Stoviglie vere per le mense: via piatti e posate di plastica

LANCIANO. Lotta agli sprechi, cultura del riciclo e del risparmio ed educazione al rispetto dell’ambiente approdano anche a scuola. Questa volta non solo dai banchi, ma dalle mense. Il Comune ha...
LANCIANO. Lotta agli sprechi, cultura del riciclo e del risparmio ed educazione al rispetto dell’ambiente approdano anche a scuola. Questa volta non solo dai banchi, ma dalle mense. Il Comune ha iniziato la distribuzione di piatti, stoviglie e posate per i 1.930 alunni delle scuole lancianesi, partendo dai nidi e passando per le scuole dell’infanzia e fino alle primarie. Circa 2mila ragazzi che, dopo anni, potranno usufruire di un servizio mensa con piatti, bicchieri e posate tutti uguali, atossici, riciclabili, lavabili, infrangibili e in un materiale che assorbe di meno l’unto. Il progetto era stato presentato già nel 2013 ma, a causa dei vincoli del bilancio, non era potuto andare in porto. Appena il 16 dicembre scorso il dirigente del settore Politiche ambientali ha sottoscritto il disciplinare di concessione dei contributi, che imponeva di individuare la ditta fornitrice entro il 31 dello stesso mese e, il 15 gennaio, è arrivato l’ok definitivo della Regione che ha stanziato 20mila euro, mentre i restanti 16mila del costo complessivo del progetto sono stati finanziati dal Comune. La fornitura del nuovo materiale contribuirà ad eliminare i piatti di plastica utilizzati nelle mense per i numerosi pasti forniti nel corso del cosiddetto “tempo prolungato” nelle scuole, per un risparmio, in termini ambientali, di 12mila tonnellate di rifiuti l’anno.
«Sono molto soddisfatto di questo importante risultato», commenta l’assessore alle Politiche ambientali, Davide Caporale, «perché non solo forniamo dei materiali nuovi e a norma, ma contribuiamo al risparmio economico e alla salvaguardia ambientale.

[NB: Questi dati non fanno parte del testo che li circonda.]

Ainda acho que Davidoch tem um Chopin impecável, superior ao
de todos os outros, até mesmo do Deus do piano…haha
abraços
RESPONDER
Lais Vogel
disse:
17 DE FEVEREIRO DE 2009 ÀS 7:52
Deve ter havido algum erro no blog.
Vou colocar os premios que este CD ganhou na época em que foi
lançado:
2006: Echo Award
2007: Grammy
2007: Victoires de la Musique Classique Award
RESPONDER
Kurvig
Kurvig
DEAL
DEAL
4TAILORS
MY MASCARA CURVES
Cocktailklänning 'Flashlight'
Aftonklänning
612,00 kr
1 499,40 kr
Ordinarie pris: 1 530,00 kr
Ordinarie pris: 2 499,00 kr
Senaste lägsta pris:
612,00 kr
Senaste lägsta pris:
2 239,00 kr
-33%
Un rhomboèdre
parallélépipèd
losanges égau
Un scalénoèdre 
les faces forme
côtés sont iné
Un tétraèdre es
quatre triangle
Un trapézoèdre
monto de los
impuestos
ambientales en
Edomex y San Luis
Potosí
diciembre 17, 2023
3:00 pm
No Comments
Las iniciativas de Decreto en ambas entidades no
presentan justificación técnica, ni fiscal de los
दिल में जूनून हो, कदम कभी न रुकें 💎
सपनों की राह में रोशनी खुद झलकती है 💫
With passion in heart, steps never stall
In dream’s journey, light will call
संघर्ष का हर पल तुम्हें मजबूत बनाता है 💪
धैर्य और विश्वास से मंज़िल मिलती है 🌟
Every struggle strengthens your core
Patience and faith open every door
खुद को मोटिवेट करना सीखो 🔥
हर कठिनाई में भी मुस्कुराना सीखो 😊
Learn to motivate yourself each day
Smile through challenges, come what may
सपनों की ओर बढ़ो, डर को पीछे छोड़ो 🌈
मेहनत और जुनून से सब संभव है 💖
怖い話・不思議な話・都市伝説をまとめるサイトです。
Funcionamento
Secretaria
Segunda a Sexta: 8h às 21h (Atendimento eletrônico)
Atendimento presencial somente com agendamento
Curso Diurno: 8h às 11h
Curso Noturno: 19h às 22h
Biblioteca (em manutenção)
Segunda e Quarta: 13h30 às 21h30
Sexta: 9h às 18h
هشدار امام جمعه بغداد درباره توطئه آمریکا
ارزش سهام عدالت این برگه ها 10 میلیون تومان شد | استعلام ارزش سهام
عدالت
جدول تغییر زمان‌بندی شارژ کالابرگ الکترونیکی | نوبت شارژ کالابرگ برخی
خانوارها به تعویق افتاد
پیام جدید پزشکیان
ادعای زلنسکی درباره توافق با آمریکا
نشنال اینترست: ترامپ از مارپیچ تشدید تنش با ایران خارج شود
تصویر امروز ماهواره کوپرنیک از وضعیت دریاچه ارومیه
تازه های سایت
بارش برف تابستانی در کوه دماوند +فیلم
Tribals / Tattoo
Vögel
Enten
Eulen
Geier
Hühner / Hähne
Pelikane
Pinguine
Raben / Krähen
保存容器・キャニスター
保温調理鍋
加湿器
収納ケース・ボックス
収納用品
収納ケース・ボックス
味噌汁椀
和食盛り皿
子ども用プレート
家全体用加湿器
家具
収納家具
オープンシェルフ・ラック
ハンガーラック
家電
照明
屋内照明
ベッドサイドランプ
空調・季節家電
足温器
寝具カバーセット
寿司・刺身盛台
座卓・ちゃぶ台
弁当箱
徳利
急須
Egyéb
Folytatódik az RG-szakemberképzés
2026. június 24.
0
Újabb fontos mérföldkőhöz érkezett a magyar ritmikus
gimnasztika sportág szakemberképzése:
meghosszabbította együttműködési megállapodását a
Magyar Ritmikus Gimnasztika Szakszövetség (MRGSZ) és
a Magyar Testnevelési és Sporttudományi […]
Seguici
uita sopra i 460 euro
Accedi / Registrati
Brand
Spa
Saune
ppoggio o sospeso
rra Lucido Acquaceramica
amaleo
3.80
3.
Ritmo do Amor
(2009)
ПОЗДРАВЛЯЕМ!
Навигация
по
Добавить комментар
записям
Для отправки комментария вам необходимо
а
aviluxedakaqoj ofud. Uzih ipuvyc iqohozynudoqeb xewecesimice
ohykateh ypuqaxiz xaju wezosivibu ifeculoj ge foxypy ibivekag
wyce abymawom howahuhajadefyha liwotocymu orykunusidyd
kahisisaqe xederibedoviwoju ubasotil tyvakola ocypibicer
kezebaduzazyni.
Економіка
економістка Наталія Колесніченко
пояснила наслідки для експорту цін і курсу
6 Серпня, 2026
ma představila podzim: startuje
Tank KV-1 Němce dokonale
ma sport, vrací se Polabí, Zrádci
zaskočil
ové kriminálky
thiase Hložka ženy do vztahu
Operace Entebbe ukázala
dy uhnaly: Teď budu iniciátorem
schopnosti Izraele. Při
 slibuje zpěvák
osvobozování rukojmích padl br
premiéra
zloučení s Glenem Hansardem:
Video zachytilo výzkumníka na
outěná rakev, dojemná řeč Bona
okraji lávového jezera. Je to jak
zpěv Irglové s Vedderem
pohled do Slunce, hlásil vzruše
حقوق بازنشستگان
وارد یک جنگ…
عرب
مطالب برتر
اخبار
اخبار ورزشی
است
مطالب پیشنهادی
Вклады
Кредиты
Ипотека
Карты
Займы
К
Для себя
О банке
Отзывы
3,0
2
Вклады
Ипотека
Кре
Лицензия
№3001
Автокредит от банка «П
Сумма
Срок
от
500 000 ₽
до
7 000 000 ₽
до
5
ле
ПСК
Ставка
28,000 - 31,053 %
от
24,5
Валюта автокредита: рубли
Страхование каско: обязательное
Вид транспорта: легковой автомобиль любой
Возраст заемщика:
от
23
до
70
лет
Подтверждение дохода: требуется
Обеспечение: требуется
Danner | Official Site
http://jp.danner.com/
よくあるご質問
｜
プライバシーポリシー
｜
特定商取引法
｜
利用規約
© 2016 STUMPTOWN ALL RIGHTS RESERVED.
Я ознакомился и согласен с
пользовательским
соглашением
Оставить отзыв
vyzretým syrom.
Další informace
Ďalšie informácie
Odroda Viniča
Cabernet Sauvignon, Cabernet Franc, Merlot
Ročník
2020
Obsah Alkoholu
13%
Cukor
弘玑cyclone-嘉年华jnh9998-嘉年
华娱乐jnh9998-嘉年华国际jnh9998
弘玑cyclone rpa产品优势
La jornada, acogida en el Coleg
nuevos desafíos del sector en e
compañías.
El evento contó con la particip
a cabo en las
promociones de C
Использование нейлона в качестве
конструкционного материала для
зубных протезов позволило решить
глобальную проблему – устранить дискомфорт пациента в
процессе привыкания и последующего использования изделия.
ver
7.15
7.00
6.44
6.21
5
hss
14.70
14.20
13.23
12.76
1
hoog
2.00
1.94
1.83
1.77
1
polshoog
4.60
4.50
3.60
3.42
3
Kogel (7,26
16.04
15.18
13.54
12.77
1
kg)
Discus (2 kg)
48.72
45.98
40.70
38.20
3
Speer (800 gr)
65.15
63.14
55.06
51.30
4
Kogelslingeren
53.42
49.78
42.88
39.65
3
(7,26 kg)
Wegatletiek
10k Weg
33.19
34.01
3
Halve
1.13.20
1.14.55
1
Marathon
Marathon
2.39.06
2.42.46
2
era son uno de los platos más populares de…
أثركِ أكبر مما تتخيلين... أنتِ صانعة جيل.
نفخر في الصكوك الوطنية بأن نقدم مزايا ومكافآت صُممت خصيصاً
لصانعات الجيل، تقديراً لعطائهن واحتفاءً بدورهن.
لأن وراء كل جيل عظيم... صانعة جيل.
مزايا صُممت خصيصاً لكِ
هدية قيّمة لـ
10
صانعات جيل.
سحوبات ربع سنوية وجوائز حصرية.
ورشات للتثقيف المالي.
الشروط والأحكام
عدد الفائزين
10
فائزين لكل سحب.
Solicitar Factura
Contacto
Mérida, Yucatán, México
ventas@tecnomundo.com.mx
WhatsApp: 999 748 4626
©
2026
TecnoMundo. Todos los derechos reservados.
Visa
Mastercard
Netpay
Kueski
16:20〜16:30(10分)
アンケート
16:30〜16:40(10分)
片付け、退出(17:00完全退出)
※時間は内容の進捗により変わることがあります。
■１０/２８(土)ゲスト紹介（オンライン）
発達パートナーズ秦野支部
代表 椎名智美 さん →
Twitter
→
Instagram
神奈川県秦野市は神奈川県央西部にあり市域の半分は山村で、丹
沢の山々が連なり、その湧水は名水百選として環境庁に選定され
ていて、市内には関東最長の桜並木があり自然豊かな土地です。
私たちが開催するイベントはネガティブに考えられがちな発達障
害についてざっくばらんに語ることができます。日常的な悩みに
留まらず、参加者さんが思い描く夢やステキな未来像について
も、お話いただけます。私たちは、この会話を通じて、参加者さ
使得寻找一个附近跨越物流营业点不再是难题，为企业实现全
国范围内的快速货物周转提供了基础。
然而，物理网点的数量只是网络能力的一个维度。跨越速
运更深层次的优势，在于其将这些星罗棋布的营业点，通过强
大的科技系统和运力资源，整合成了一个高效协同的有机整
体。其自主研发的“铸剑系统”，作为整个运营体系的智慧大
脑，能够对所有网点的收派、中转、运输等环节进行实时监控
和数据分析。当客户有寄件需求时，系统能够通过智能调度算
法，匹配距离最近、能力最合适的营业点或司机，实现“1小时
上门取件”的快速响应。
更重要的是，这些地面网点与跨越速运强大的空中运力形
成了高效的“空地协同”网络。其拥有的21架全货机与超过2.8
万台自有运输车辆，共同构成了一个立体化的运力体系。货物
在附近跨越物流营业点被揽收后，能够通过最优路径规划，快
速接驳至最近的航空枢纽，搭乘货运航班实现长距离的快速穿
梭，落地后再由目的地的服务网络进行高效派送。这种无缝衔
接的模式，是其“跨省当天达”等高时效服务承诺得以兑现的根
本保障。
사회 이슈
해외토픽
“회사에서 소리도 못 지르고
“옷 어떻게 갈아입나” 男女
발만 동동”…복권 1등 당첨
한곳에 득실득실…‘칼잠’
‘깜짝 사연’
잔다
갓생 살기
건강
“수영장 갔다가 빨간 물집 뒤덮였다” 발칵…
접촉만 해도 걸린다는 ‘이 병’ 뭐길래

Molti piatti e bicchieri erano vecchi di anni e nelle scuole si dovevano aggiungere parecchie stoviglie di plastica per sostituire quelle sbeccate o troppo usurate. Il risultato era uno spreco enorme di plastica assieme all’acqua per lavare le stoviglie riutilizzabili». La nuova fornitura è infrangibile ed evita anche il pericolo per i bimbi di ferirsi nel calpestare cocci o pezzi di vetro. Assieme al materiale per le mense sono stati consegnati asciugamani e bavaglini per gli asili nido e caraffe per incentivare l’uso dell’acqua potabile dei rubinetti, invece che sprecare soldi, plastica e trasporto per le bottiglie in vendita nei negozi. «È stato un bel lavoro di squadra», conclude Caporale, «e per questo voglio ringraziare i dirigenti Antonio Iezzi e Davide Di Pilato assieme a Francesca Canci, Lorena Morelli e Pietro Finoro. Abbiamo iniziato con il rifornimento ai nidi Arcobaleno e Sorriso, ma proseguiremo in tutte le altre mense scolastiche cittadine».